Het hof is - alles afwegende - van oordeel dat een geheel onvoorwaardelijke gevangenisstraf van na te melden duur een passende en geboden reactie vormt.
Benadeelde partij
De politierechter heeft de vordering van de benadeelde partij niet-ontvankelijk verklaard. De benadeelde partij heeft zijn vordering in hoger beroep niet gehandhaafd. Die vordering is in hoger beroep derhalve niet aan de orde.
Toepasselijke wettelijke voorschriften
Het hof heeft gelet op artikel 285 van het Wetboek van Strafrecht, zoals zij rechtens gelden dan wel golden.

BESLISSING

Het hof:
Verklaart de verdachte niet-ontvankelijk in het hoger beroep voor zover gericht tegen de beslissing ter zake van het onder 1 tenlastegelegde.
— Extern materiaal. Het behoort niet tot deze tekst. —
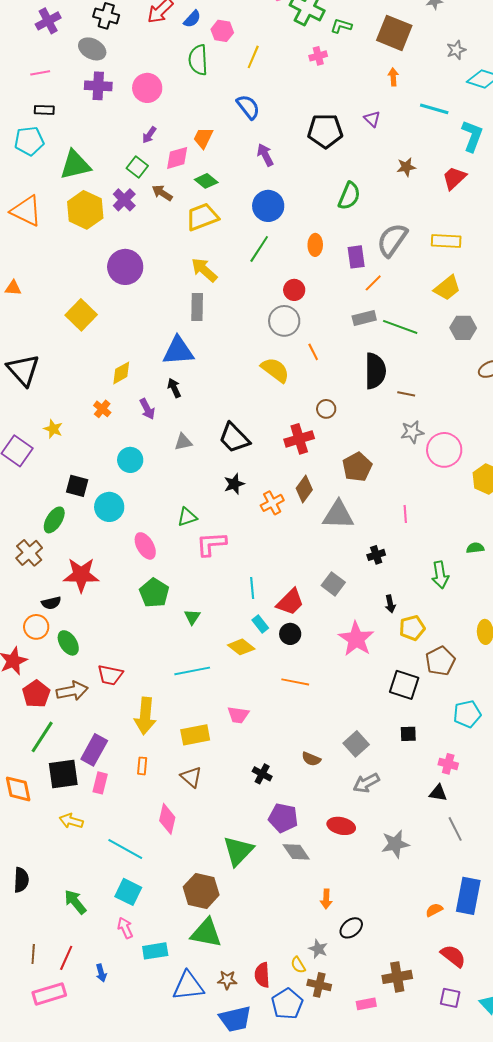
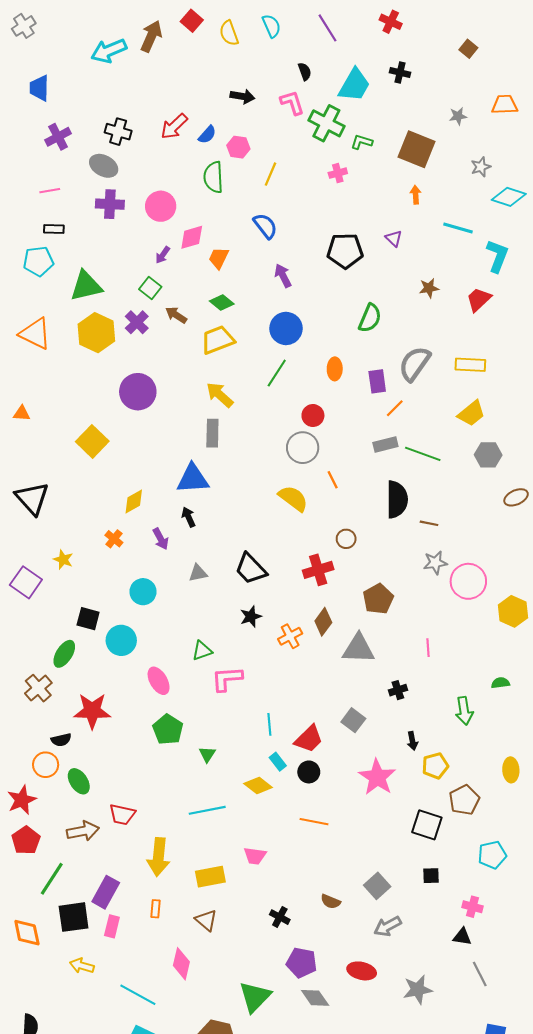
pink diamond: (177, 158) -> (192, 237), moved
red pentagon: (36, 694) -> (26, 840), moved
Vernietigt het vonnis waarvan beroep voor zover aan het inhoudelijk oordeel van het hof onderworpen en doet in zoverre opnieuw recht:
Verklaart zoals hiervoor overwogen bewezen dat de verdachte het onder 2 tenlastegelegde heeft begaan.
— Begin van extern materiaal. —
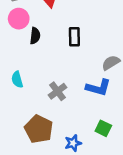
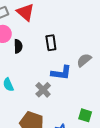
blue L-shape: (98, 87) -> (61, 73), moved

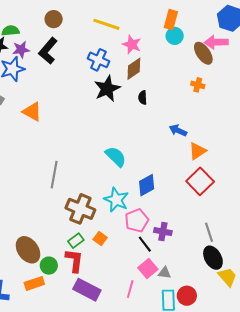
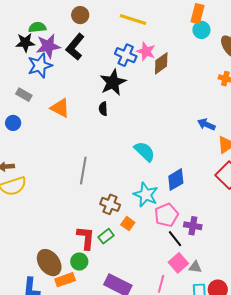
pink star: (132, 44) -> (146, 51), moved
purple star: (21, 50) -> (48, 46), size x1.4
black star: (107, 89) -> (113, 82), moved
black semicircle: (143, 98) -> (103, 109), moved
brown cross: (80, 209) -> (110, 204), size x0.7
orange square: (100, 239) -> (128, 224), moved
brown ellipse: (28, 250) -> (49, 263), moved
red L-shape: (74, 261) -> (86, 238), moved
Verklaart niet bewezen hetgeen de verdachte meer of anders is tenlastegelegd dan hierboven is bewezenverklaard en spreekt de verdachte daarvan vrij.
Verklaart het onder 2 bewezenverklaarde strafbaar, kwalificeert dit als hiervoor vermeld en verklaart de verdachte strafbaar.
Veroordeelt de verdachte tot een
gevangenisstrafvoor de duur van
2 (twee) weken.
Beveelt dat de tijd die door de verdachte vóór de tenuitvoerlegging van deze uitspraak in enige in artikel 27, eerste lid, van het Wetboek van Strafrecht bedoelde vorm van voorarrest is doorgebracht, bij de uitvoering van de opgelegde gevangenisstraf in mindering zal worden gebracht, voor zover die tijd niet reeds op een andere straf in mindering is gebracht.
Dit arrest is gewezen door mr. C.H.M. Royakkers,
mr. J.A.W. van 't Westeinde en mr. O.M. Harms, in bijzijn van de griffier mr. M.V. Lievers-Roza.
Het is uitgesproken op de openbare terechtzitting van het hof van 11 april 2022.